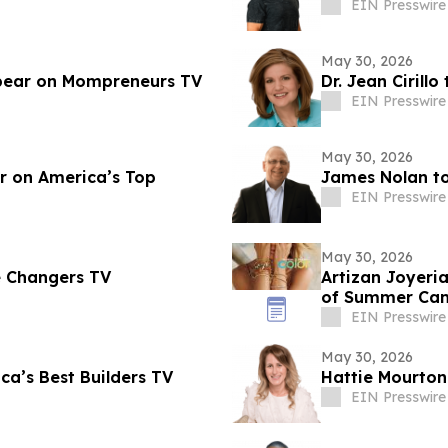
EIN Presswire
May 30, 2026
pear on Mompreneurs TV
Dr. Jean Cirill
EIN Presswire
May 30, 2026
r on America’s Top
James Nolan t
EIN Presswire
May 30, 2026
e Changers TV
Artizan Joyeria
of Summer Ca
EIN Presswire
May 30, 2026
a’s Best Builders TV
Hattie Mourto
EIN Presswire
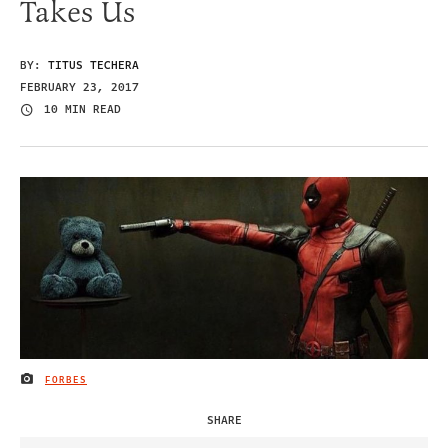
Takes Us
BY:
TITUS TECHERA
FEBRUARY 23, 2017
10 MIN READ
FORBES
IMAGE CREDIT
SHARE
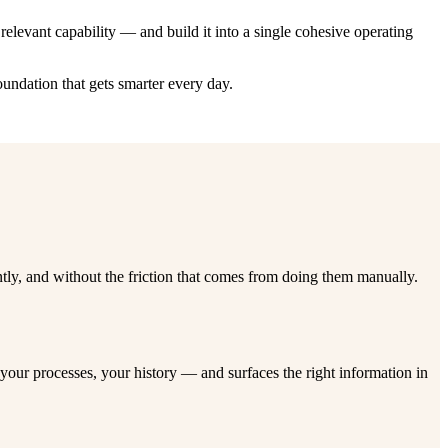
elevant capability — and build it into a single cohesive operating
oundation that gets smarter every day.
tly, and without the friction that comes from doing them manually.
our processes, your history — and surfaces the right information in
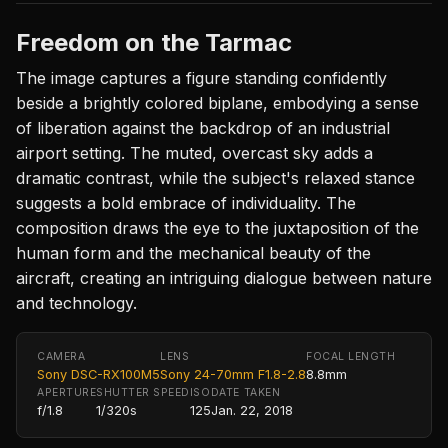
Freedom on the Tarmac
The image captures a figure standing confidently
beside a brightly colored biplane, embodying a sense
of liberation against the backdrop of an industrial
airport setting. The muted, overcast sky adds a
dramatic contrast, while the subject's relaxed stance
suggests a bold embrace of individuality. The
composition draws the eye to the juxtaposition of the
human form and the mechanical beauty of the
aircraft, creating an intriguing dialogue between nature
and technology.
CAMERA
LENS
FOCAL LENGTH
Sony DSC-RX100M5
Sony 24-70mm F1.8-2.8
8.8mm
APERTURE
SHUTTER SPEED
ISO
DATE TAKEN
f/1.8
1/320s
125
Jan. 22, 2018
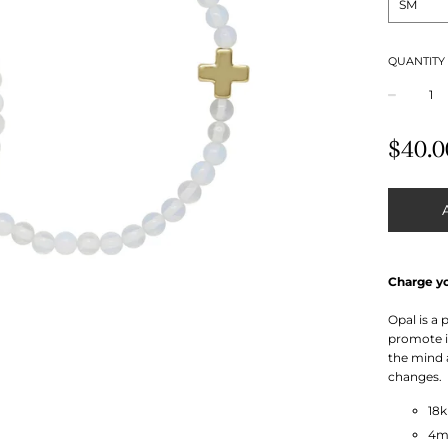
QUANTITY
−
Regular
$40.0
price
Charge y
Opal is a
promote in
the mind 
changes.
18
4m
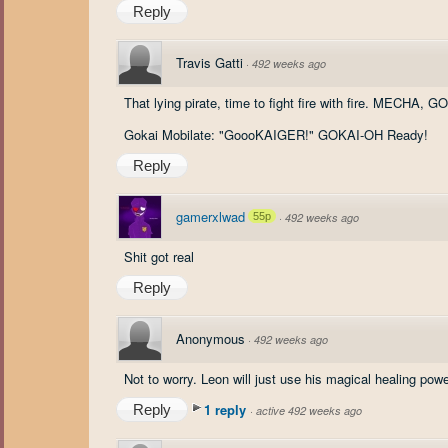
Reply
Travis Gatti
·
492 weeks ago
That lying pirate, time to fight fire with fire. MECHA
Gokai Mobilate: "GoooKAIGER!" GOKAI-OH Ready!
Reply
gamerxlwad
55p
·
492 weeks ago
Shit got real
Reply
Anonymous
·
492 weeks ago
Not to worry. Leon will just use his magical healing pow
1 reply
Reply
·
active 492 weeks ago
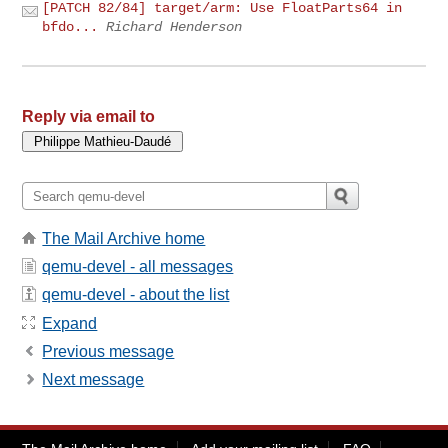
[PATCH 82/84] target/arm: Use FloatParts64 in
bfdo...
Richard Henderson
Reply via email to
The Mail Archive home
qemu-devel - all messages
qemu-devel - about the list
Expand
Previous message
Next message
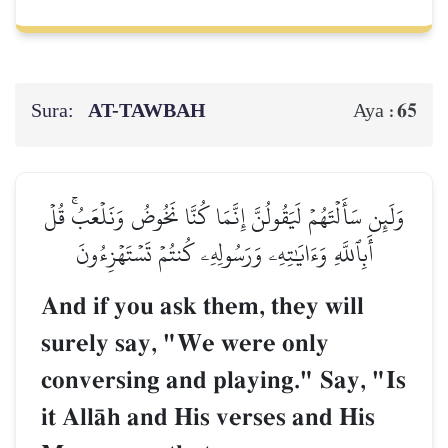
Sura:
AT-TAWBAH
65
Aya :
وَلَئِن سَأَلۡتَهُمۡ لَيَقُولُنَّ إِنَّمَا كُنَّا نَخُوضُ وَنَلۡعَبُۚ قُلۡ
أَبِٱللَّهِ وَءَايَٰتِهِۦ وَرَسُولِهِۦ كُنتُمۡ تَسۡتَهۡزِءُونَ
And if you ask them, they will
surely say, "We were only
conversing and playing." Say, "Is
it AllŒh and His verses and His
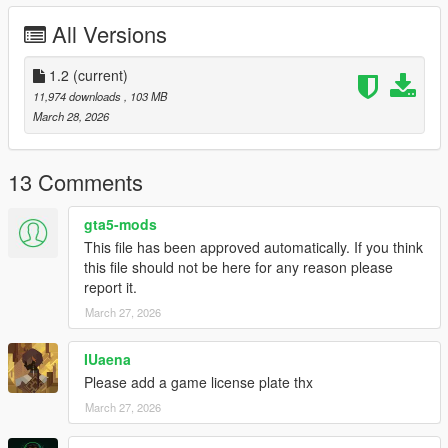
انوار مطابقة للواقع -
All Versions
يدين اللاعب موزونه على الطارة -
تغبيره على خارج السيارة بالكامل -
1.2
(current)
اكسترات -
خمس ركاب -
11,974 downloads
, 103 MB
مكينة فل ثري دي -
March 28, 2026
المكينة عليها انيميشن -
1.1 Update Fixed data files
13 Comments
1.2 Update :
Fixed car not spawning
gta5-mods
Add license plates
This file has been approved automatically. If you think
this file should not be here for any reason please
Features
report it.
- HQ exterior
March 27, 2026
- HQ interior
- Breakable glass
- Real mirror reflections
IUaena
- Real lights
Please add a game license plate thx
- Hand on the steering wheel
March 27, 2026
- 5 Seater
- Animation Engine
|---|
▶ Your objective
Starting at the line with "The Mail Archive home" and finishing at the line with "- Hand on the steering wheel", copy the material above exactly, both lines included. Nothing else goes in, and no pictures.

▶ Exercise response
The Mail Archive home
qemu-devel - all messages
qemu-devel - about the list
Expand
Previous message
Next message
Sura:
AT-TAWBAH
65
Aya :
وَلَئِن سَأَلۡتَهُمۡ لَيَقُولُنَّ إِنَّمَا كُنَّا نَخُوضُ وَنَلۡعَبُۚ قُلۡ
أَبِٱللَّهِ وَءَايَٰتِهِۦ وَرَسُولِهِۦ كُنتُمۡ تَسۡتَهۡزِءُونَ
And if you ask them, they will
surely say, "We were only
conversing and playing." Say, "Is
it AllŒh and His verses and His
انوار مطابقة للواقع -
All Versions
يدين اللاعب موزونه على الطارة -
تغبيره على خارج السيارة بالكامل -
1.2
(current)
اكسترات -
خمس ركاب -
11,974 downloads
, 103 MB
مكينة فل ثري دي -
March 28, 2026
المكينة عليها انيميشن -
1.1 Update Fixed data files
13 Comments
1.2 Update :
Fixed car not spawning
gta5-mods
Add license plates
This file has been approved automatically. If you think
this file should not be here for any reason please
Features
report it.
- HQ exterior
March 27, 2026
- HQ interior
- Breakable glass
- Real mirror reflections
IUaena
- Real lights
Please add a game license plate thx
- Hand on the steering wheel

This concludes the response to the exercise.